Outro grande estudo que será conduzido pelo Hubble logo após a instalação da ACS é o de aglomerados de galáxias, as maiores estruturas de organização do Universo. Com imagens do plano de fundo do cosmos, Ford e seus colegas pretendem esclarecer os mistérios que envolvem esses agrupamentos gigantescos, incluindo nas explicações o papel de outra grande incógnita da astronomia: a matéria escura -uma substância que ninguém pode ver, mas que sabemos estar lá por sua interação gravitacional com corpos visíveis.
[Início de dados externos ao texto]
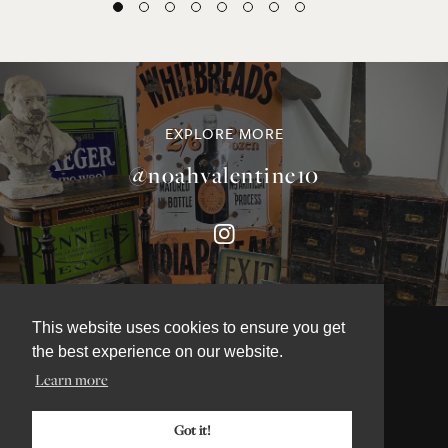
EXPLORE MORE
@noahvalentine10
This website uses cookies to ensure you get
the best experience on our website.
Learn more
©NOAH VALENTINE ANTIQUES 2026
TERMS & CONDITIONS
Got it!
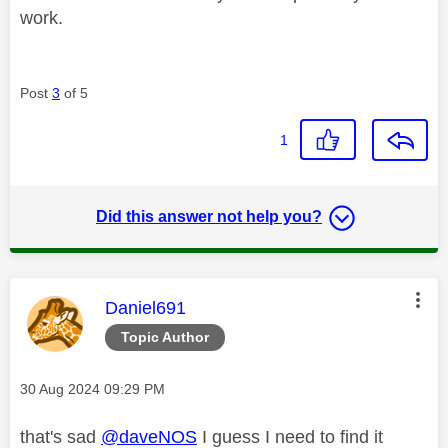
work.
Post
3
of 5
1
Did this answer not help you?
This message was authored by:
Daniel691
Topic Author
Message posted on
‎30 Aug 2024
09:29 PM
that's sad
@daveNOS
I guess I need to find it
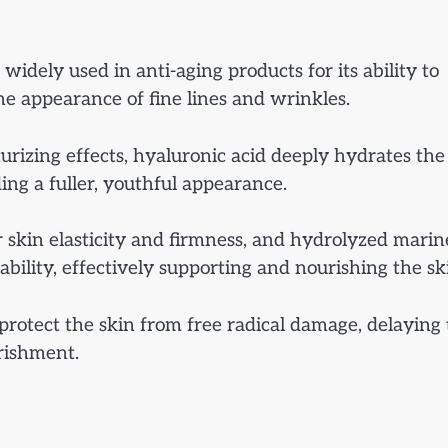
s widely used in anti-aging products for its ability to
he appearance of fine lines and wrinkles.
urizing effects, hyaluronic acid deeply hydrates the
ng a fuller, youthful appearance.
or skin elasticity and firmness, and hydrolyzed marin
ability, effectively supporting and nourishing the sk
protect the skin from free radical damage, delaying
urishment.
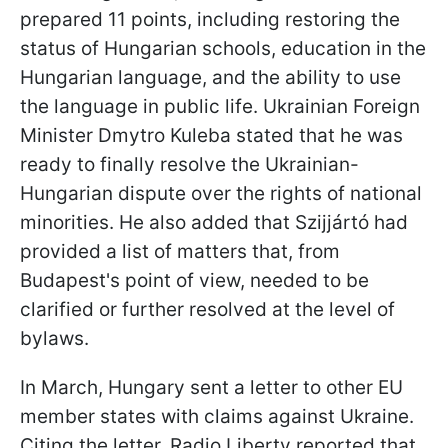
prepared 11 points, including restoring the
status of Hungarian schools, education in the
Hungarian language, and the ability to use
the language in public life. Ukrainian Foreign
Minister Dmytro Kuleba stated that he was
ready to finally resolve the Ukrainian-
Hungarian dispute over the rights of national
minorities. He also added that Szijjártó had
provided a list of matters that, from
Budapest's point of view, needed to be
clarified or further resolved at the level of
bylaws.
In March, Hungary sent a letter to other EU
member states with claims against Ukraine.
Citing the letter, Radio Liberty reported that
O Hubble, entretanto, não serve apenas a pesquisas cosmológicas. Uma das mais importantes buscas atuais, a de planetas extra-solares, também pode ser incrementada pelas atualizações do telescópio espacial. "Alguns acham que isso será possível -observar planetas extra-solares do tamanho de Júpiter em torno de estrelas próximas", afirma Ford. Ele não sabe se a pesquisa dará frutos, mas diz que vale a tentativa. "Há planos de observação do sistema binário de Alfa Centauri -a estrela mais próxima do Sol, a cerca de quatro anos-luz de distância-, na tentativa de vermos algum planeta orbitando uma das estrelas."
Não seria somente um resultado espetacular, mas poderia servir de propulsor para missões espaciais mais ambiciosas. "Se encontrarmos planetas que estão perto o suficiente, um dia iremos para lá, via sondas automáticas", diz. "Pode levar cem anos ou mais até que tenhamos a tecnologia para isso, mas iremos."
Pelas contas atuais, o Hubble terá até 2010 para revolucionar novamente a astronomia. Depois desse ano, a Nasa planeja dar ao telescópio a merecida aposentadoria. Em seu lugar, um equipamento totalmente novo seria enviado ao espaço, trazendo outro espetacular salto qualitativo para a exploração astronômica. É o que atualmente é chamado na agência de Telescópio Espacial de Próxima Geração (NGST, na sigla em inglês). "Nós vamos arrumar um nome melhor, não se preocupe", diz Peter Stockman, responsável pelo escopo científico do projeto. "É que a Nasa não costuma batizar nada em homenagem a alguém até que o lançamento seja bem-sucedido", ele logo explica.
O telescópio, com custo orçado entre US$ 1 bilhão e US$ 1,5 bilhão, teria um espelho de 6,5 metros e ficaria bem mais longe da Terra -em vez de uma órbita baixa (600 km), como o Hubble, ele estaria no segundo ponto de Lagrange, a mais de 1 milhão de km do planeta, onde nenhum ônibus espacial atual pode alcançá-lo.
"Se com o Hubble podemos ver a luz de quando o Universo tinha 1 bilhão de anos, com o NGST poderemos chegar de 200 milhões a 300 milhões de anos depois do Big Bang", diz Stockman. Isso porque, além do espelho maior, o telescópio será mais eficiente para visualizar luz infravermelha, que tem menos energia que a luz do espectro visível, a favorita do Hubble.
Com essas perspectivas, o futuro dos telescópios espaciais parece brilhante. Mas poderiam os novos equipamentos superar os sucessos atingidos quando a humanidade deu a primeira espiada, via Hubble, nas profundezas do cosmos? "É difícil saber, mas o que vemos de novo e de novo é que, sempre que expandimos nossa capacidade de observação, encontramos fenômenos desconhecidos e impressionantes", diz Ford. "Eu quero acreditar que o melhor ainda está por vir."